Dans les entretiens, les enquêtés de cette génération font état de difficultés spécifiques liées à la scolarisation à Balan. Les déplacements quotidiens, à pied ou à vélo, pour parcourir les trois kilomètres qui séparent les deux villages sont parfois évoqués. Le plus souvent, le problème mentionné est celui du repas de midi, pour lequel plusieurs solutions ont été trouvées par les villageois de Kina, la possibilité que les enfants soient nourris sur place étant exclue. Au début, le repas leur était apporté depuis Kina chaque midi. Puis, ceux qui ont pu disposer de bicyclettes rentraient chez eux. Dans l’ensemble, les enquêtés insistent surtout sur des problèmes généraux de l’école malienne à cette époque. Plusieurs enquêtés reviennent notamment sur les excès de la « ruralisation », pédagogie mise en place sous la dictature de Moussa Traoré, qu’ils décrivent comme ayant consisté à accomplir des tâches physiques (aller chercher du bois, de l’eau) au bénéfice des enseignants. Finalement, le fait d’avoir dû aller à l’école à Balan, qui est souvent mentionné au niveau de la collectivité comme un problème 229 , ne semble pas avoir pénalisé outre mesure ces premiers élèves.

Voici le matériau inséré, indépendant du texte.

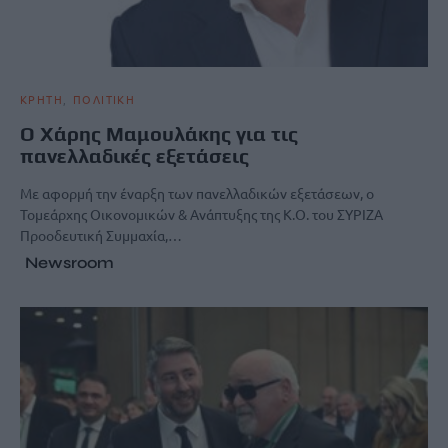
ΚΡΗΤΗ
ΠΟΛΙΤΙΚΗ
Ο Χάρης Μαμουλάκης για τις
πανελλαδικές εξετάσεις
Με αφορμή την έναρξη των πανελλαδικών εξετάσεων, ο
Τομεάρχης Οικονομικών & Ανάπτυξης της Κ.Ο. του ΣΥΡΙΖΑ
Προοδευτική Συμμαχία,…
Newsroom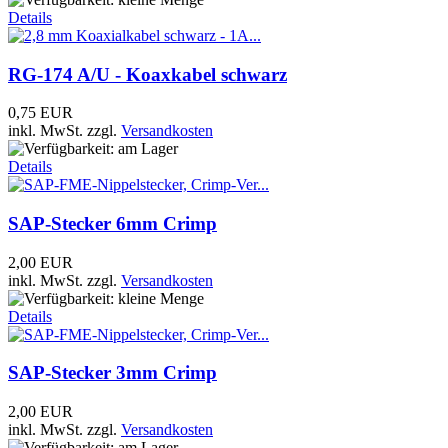
Details
RG-174 A/U - Koaxkabel schwarz
0,75 EUR
inkl. MwSt.
zzgl.
Versandkosten
Details
SAP-Stecker 6mm Crimp
2,00 EUR
inkl. MwSt.
zzgl.
Versandkosten
Details
SAP-Stecker 3mm Crimp
2,00 EUR
inkl. MwSt.
zzgl.
Versandkosten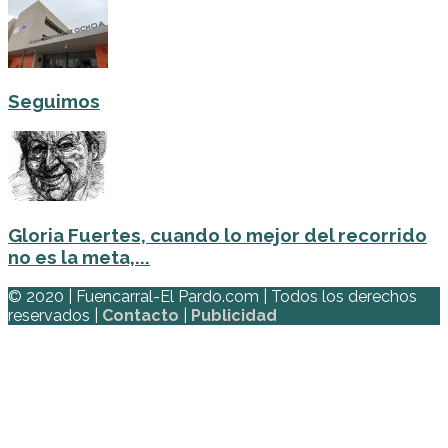
Seguimos
Gloria Fuertes, cuando lo mejor del recorrido
no es la meta,...
© 2020 | Fuencarral-El Pardo.com | Todos los derechos
reservados |
Contacto
|
Publicidad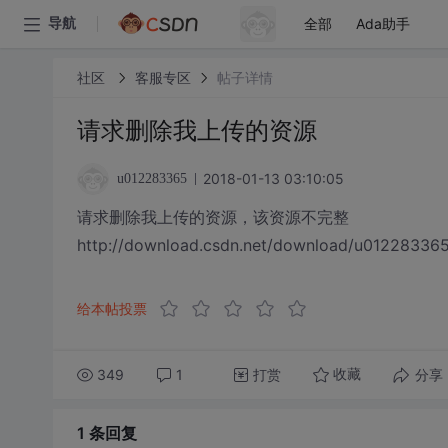
全部
Ada助手
导航
社区
客服专区
帖子详情
请求删除我上传的资源
2018-01-13 03:10:05
u012283365
请求删除我上传的资源，该资源不完整
http://download.csdn.net/download/u01228336
给本帖投票
349
1
打赏
分享
收藏
1 条
回复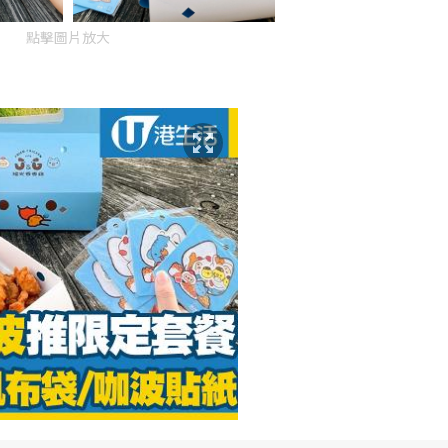
點擊圖片放大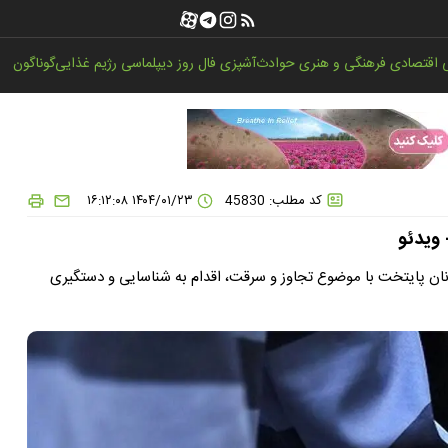
اقتصادی
فرهنگی و هنری
حوادث
آشپزی
فال روز
دیپلماسی
رژیم غذایی
گوناگون
کد مطلب: 45830
۱۴۰۴/۰۱/۲۳ ۱۶:۱۲:۰۸
ویدئو
نان پایتخت با موضوع تجاوز و سرقت، اقدام به شناسایی و دستگیری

Les entretiens font apparaître ces individus comme constituant le premier groupe de scolarisés, l’identification collective apparaissant ici pertinente, à la différence des deux premiers scolarisés du village. Leurs propos sont traversés de références aux autres scolarisés de la même promotion, ou aux autres scolarisés à Balan, ce qui permet d’identifier, pour ce groupe, l’émergence d’une conscience commune qui justifie l’usage du concept de génération au sens « historique ».

Notes
228.

Nous avons exclu les enfants de fonctionnaires résidant à Kina : deux enfants d’un moniteur agricole de la CMDT ; cinq enfants d’enseignants de l’école de Kina qui, arrivant en cours de scolarité, ont dû rejoindre l’école de Balan car les classes qui les concernaient n’étaient pas encore ouvertes à Kina. Par ailleurs, un homme et une femme ayant effectué quelques années de scolarité à Balan n’ont pu être identifiés avec précision (la femme a été mariée en dehors du village, quant au garçon nous ne savons s’il a quitté le village ou est décédé, aucune trace de lui n’apparaissant dans les réponses au questionnaire).

229.

Le fait de devoir à nouveau y envoyer des enfants, depuis l’ouverture d’un second cycle en 2003 à Balan, est également décrit comme quelque chose de très difficile.